**ACTIVITY**
How many lines of the records hold the string "Lokale"? Reply with the number alone.

(Dataset items)
============================================================

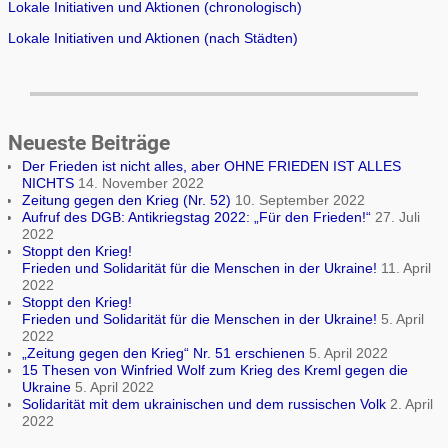
Lokale Initiativen und Aktionen (chronologisch)
Lokale Initiativen und Aktionen (nach Städten)
Neueste Beiträge
Der Frieden ist nicht alles, aber OHNE FRIEDEN IST ALLES
NICHTS
14. November 2022
Zeitung gegen den Krieg (Nr. 52)
10. September 2022
Aufruf des DGB: Antikriegstag 2022: „Für den Frieden!“
27. Juli
2022
Stoppt den Krieg!
Frieden und Solidarität für die Menschen in der Ukraine!
11. April
2022
Stoppt den Krieg!
Frieden und Solidarität für die Menschen in der Ukraine!
5. April
2022
„Zeitung gegen den Krieg“ Nr. 51 erschienen
5. April 2022
15 Thesen von Winfried Wolf zum Krieg des Kreml gegen die
Ukraine
5. April 2022
Solidarität mit dem ukrainischen und dem russischen Volk
2. April
2022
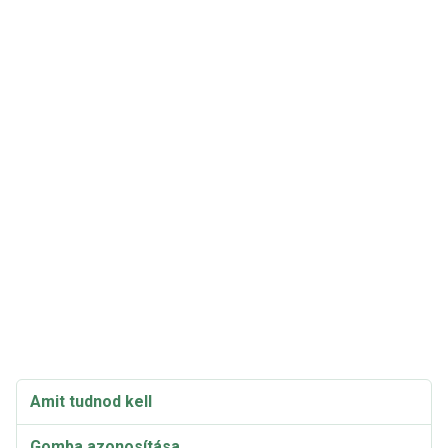
Amit tudnod kell
Gomba azonosítása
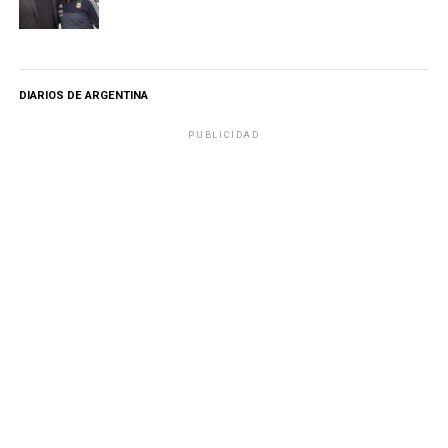
DIARIOS DE ARGENTINA
PUBLICIDAD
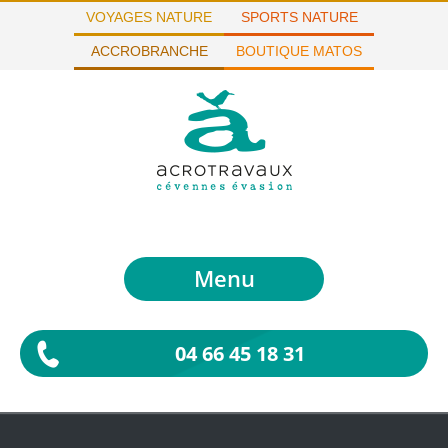
VOYAGES NATURE
SPORTS NATURE
ACCROBRANCHE
BOUTIQUE MATOS
Menu
04 66 45 18 31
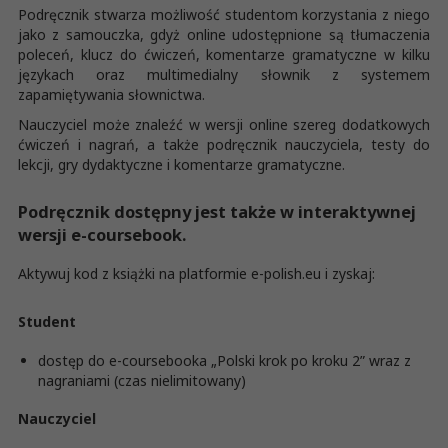
Podręcznik stwarza możliwość studentom korzystania z niego
jako z samouczka, gdyż online udostępnione są tłumaczenia
poleceń, klucz do ćwiczeń, komentarze gramatyczne w kilku
językach oraz multimedialny słownik z systemem
zapamiętywania słownictwa.
Nauczyciel może znaleźć w wersji online szereg dodatkowych
ćwiczeń i nagrań, a także podręcznik nauczyciela, testy do
lekcji, gry dydaktyczne i komentarze gramatyczne.
Podręcznik dostępny jest także w interaktywnej
wersji e-coursebook.
Aktywuj kod z książki na platformie e-polish.eu i zyskaj:
Student
dostęp do e-coursebooka „Polski krok po kroku 2” wraz z
nagraniami (czas nielimitowany)
Nauczyciel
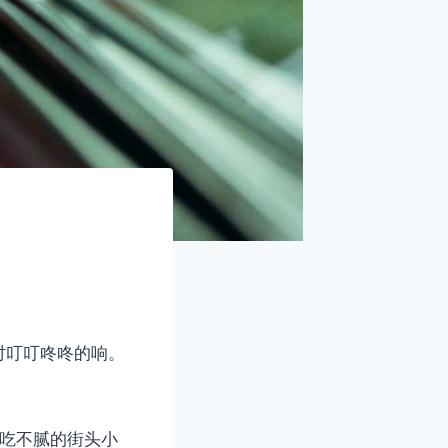
时叮叮咚咚的响。
远吃不腻的街头小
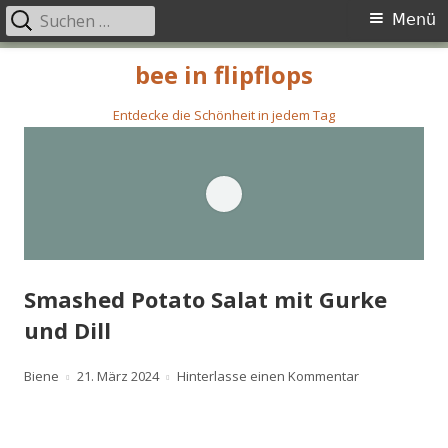
Suchen
Primäres
Menü
nach:
Menü
Springe
bee in flipflops
zum
Inhalt
Entdecke die Schönheit in jedem Tag
Smashed Potato Salat mit Gurke
und Dill
Autor
Veröffentlicht
zu Smashed Pot
Biene
21. März 2024
Hinterlasse einen Kommentar
am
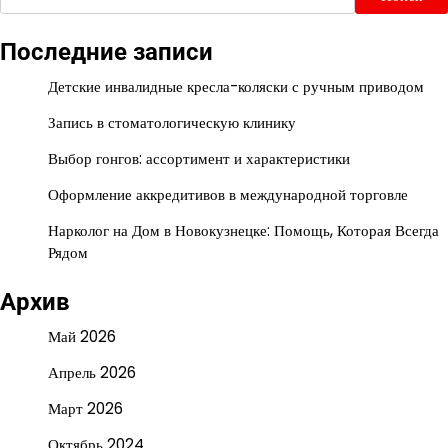
Последние записи
Детские инвалидные кресла-коляски с ручным приводом
Запись в стоматологическую клинику
Выбор гонгов: ассортимент и характеристики
Оформление аккредитивов в международной торговле
Нарколог на Дом в Новокузнецке: Помощь, Которая Всегда
Рядом
Архив
Май 2026
Апрель 2026
Март 2026
Октябрь 2024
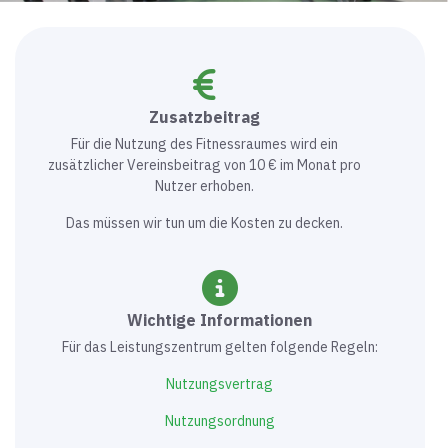
Zusatzbeitrag
Für die Nutzung des Fitnessraumes wird ein
zusätzlicher Vereinsbeitrag von 10 € im Monat pro
Nutzer erhoben.
Das müssen wir tun um die Kosten zu decken.
Wichtige Informationen
Für das Leistungszentrum gelten folgende Regeln:
Nutzungsvertrag
Nutzungsordnung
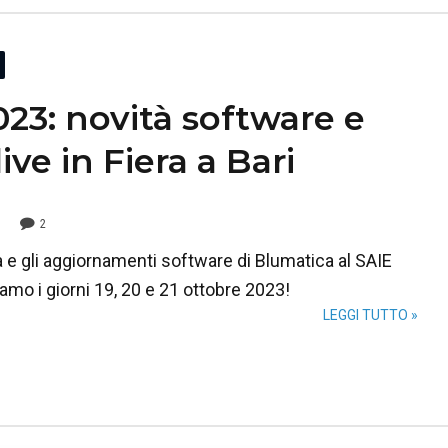
023: novità software e
ve in Fiera a Bari
2
à e gli aggiornamenti software di Blumatica al SAIE
iamo i giorni 19, 20 e 21 ottobre 2023!
LEGGI TUTTO »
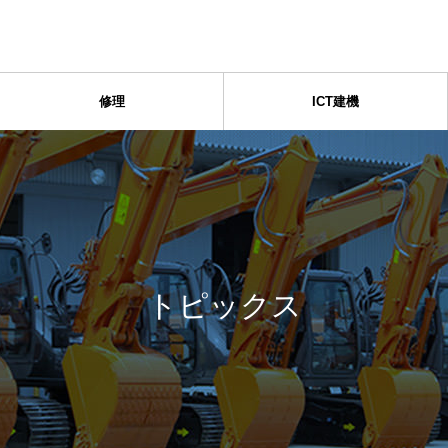
修理
ICT建機
トピックス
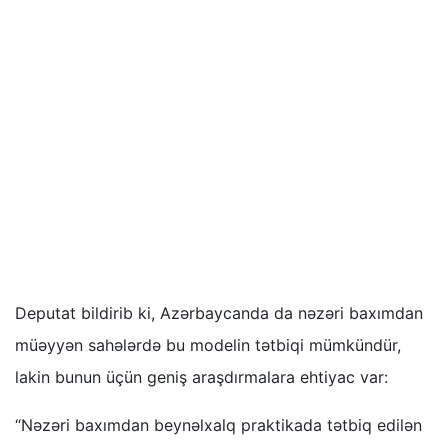
Deputat bildirib ki, Azərbaycanda da nəzəri baxımdan
müəyyən sahələrdə bu modelin tətbiqi mümkündür,
lakin bunun üçün geniş araşdırmalara ehtiyac var:
“Nəzəri baxımdan beynəlxalq praktikada tətbiq edilən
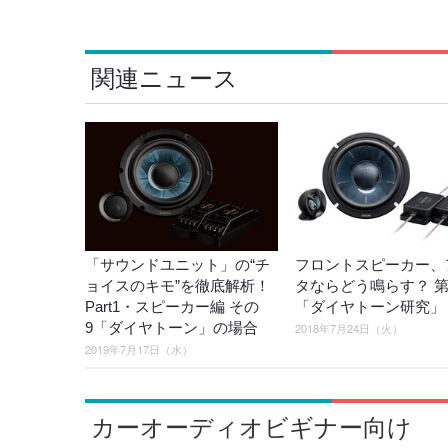
関連ニュース
「サウンドユニット」の“チ
フロントスピーカー、
ョイスのキモ”を徹底解析！
タならどう鳴らす？ 第
Part1・スピーカー編 その
「ダイヤトーン研究」
9「ダイヤトーン」の場合
2018年7月24日（火）
2019年7月17日（水）
カーオーディオビギナー向け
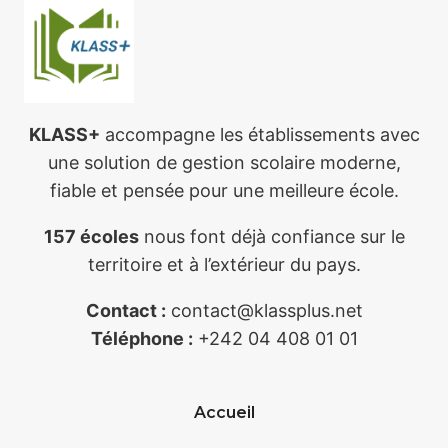
KLASS+
accompagne les établissements avec
une solution de gestion scolaire moderne,
fiable et pensée pour une meilleure école.
157 écoles
nous font déjà confiance sur le
territoire et à l’extérieur du pays.
Contact :
contact@klassplus.net
Téléphone :
+242 04 408 01 01
Accueil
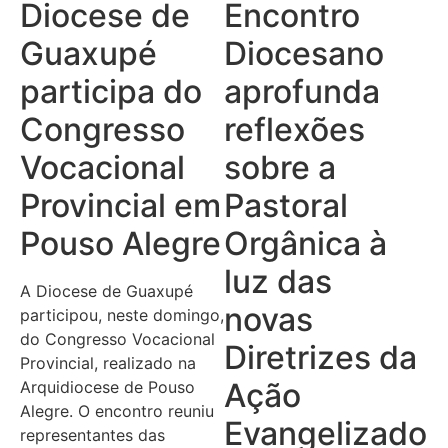
Diocese de
Encontro
Guaxupé
Diocesano
participa do
aprofunda
Congresso
reflexões
Vocacional
sobre a
Provincial em
Pastoral
Pouso Alegre
Orgânica à
luz das
A Diocese de Guaxupé
novas
participou, neste domingo,
do Congresso Vocacional
Diretrizes da
Provincial, realizado na
Ação
Arquidiocese de Pouso
Alegre. O encontro reuniu
Evangelizador
representantes das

============================================================

**EXERCISE RESULT**
2